Hariri Institute Hosts NSF Visioning Workshop
The Hariri Institute is pleased to have hosted the NSF Visioning Workshop: Towards Effective Community-University-Industry Collaboration Models in collaboration with the Initiative on Cities, Office of Corporate Relations, and Center for Information & Systems Engineering at Boston University. This workshop was sponsored by the National Science Foundation with in-kind support provided by IDC. This is the first of two workshops that aim to bring together stakeholders engaged in Smart & Connected Community (S&CC) projects for the purpose of examining successful partnership models, identifying metrics that partners agree are indicative of success, identifying potential or perceived impediments to broader success, and distilling generalizable lessons/patterns that may be applicable in other settings.

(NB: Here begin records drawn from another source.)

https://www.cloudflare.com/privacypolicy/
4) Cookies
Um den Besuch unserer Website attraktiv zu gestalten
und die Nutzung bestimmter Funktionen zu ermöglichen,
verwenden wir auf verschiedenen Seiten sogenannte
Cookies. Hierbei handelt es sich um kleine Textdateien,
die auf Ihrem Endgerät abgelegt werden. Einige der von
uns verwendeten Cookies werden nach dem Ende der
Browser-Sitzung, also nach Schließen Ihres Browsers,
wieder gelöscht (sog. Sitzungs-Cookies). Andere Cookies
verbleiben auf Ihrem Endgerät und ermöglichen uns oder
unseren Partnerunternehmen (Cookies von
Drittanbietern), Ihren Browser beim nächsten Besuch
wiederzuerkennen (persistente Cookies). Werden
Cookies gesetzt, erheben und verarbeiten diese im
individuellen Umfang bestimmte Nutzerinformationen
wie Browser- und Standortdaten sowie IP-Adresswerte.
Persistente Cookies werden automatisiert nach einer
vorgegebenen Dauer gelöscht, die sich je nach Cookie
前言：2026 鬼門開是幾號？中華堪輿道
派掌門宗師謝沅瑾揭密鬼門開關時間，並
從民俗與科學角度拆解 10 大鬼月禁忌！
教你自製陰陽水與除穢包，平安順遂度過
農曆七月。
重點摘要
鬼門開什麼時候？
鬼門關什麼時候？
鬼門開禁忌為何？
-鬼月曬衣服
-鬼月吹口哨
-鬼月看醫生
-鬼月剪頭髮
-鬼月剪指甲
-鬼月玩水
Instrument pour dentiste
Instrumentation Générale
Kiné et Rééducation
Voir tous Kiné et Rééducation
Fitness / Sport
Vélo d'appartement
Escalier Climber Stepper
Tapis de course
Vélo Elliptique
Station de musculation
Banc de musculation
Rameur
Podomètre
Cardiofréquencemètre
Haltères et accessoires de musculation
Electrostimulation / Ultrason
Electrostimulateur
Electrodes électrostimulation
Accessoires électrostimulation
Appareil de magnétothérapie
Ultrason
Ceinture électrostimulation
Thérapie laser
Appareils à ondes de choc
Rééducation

As a result of Boston University’s multi-dimensional connections with the City of Boston, the Hariri Institute is uniquely positioned to coordinate the development of essential models for effective community/university/industry collaborations. Drawing on resources such as the Institute’s Software & Application Innovation Lab (SAIL), BU has successfully engaged with external partners to bring computing and data-driven technologies to challenges faced by urban centers.
The main goal of this first workshop was to identify practices and perceived hurdles, as well as distill a set of questions that can be posed to a broader set of partners and projects in a planned second workshop that will illuminate the challenges faced by cities in advancing research projects that reach and positively impact communities.
The focus of the workshop sessions was not on technical details or specific outcomes, but rather on sharing the “big picture” of an admittedly small sample of integrative projects that exemplify academic-city partnerships. Partners of academic researchers shared their perspectives based on their experiences with various collaborations of best practices and challenges identified by project leads.
Having established a retrospective understanding of what worked in previous collaborations, participants pitched “moon-shot” as well as “low-hanging fruit” projects to identify two such projects (at both ends of the scale) that the group could use as case studies, illustrating how future collaboration scenarios could require or benefit from engagements with academic researchers and support from industry and/or foundations.
Teams worked to test the applicability of the collaboration reference model and associated processes for jointly tackling each one of the selected case studies/projects. Key components of the model and associated processes included: developing a process for defining the problem; creating alignment between outcomes and incentives; identifying funding sources, beneficiaries, and the information flow between stakeholders; designing a governance structure; and creating guidelines for the timing and type of cooperation that must take place among stakeholders.
The teams organized the outputs of their discussions into a model framework that could serve to organize the core components of a collaboration model. The workshop participants also prioritized and ranked the importance of the insights and associated “needs‐and‐wants” for each core component of the collaboration model. This process was meant to identify sustainable ways in which university‐based research can be translated into city pilot projects and deployments in partnership with industry.
The group of participants represented various stakeholders of existing community/university/industry collaborations and will now form a “program committee” that will assist in defining the scope and activities for a second workshop (to be planned).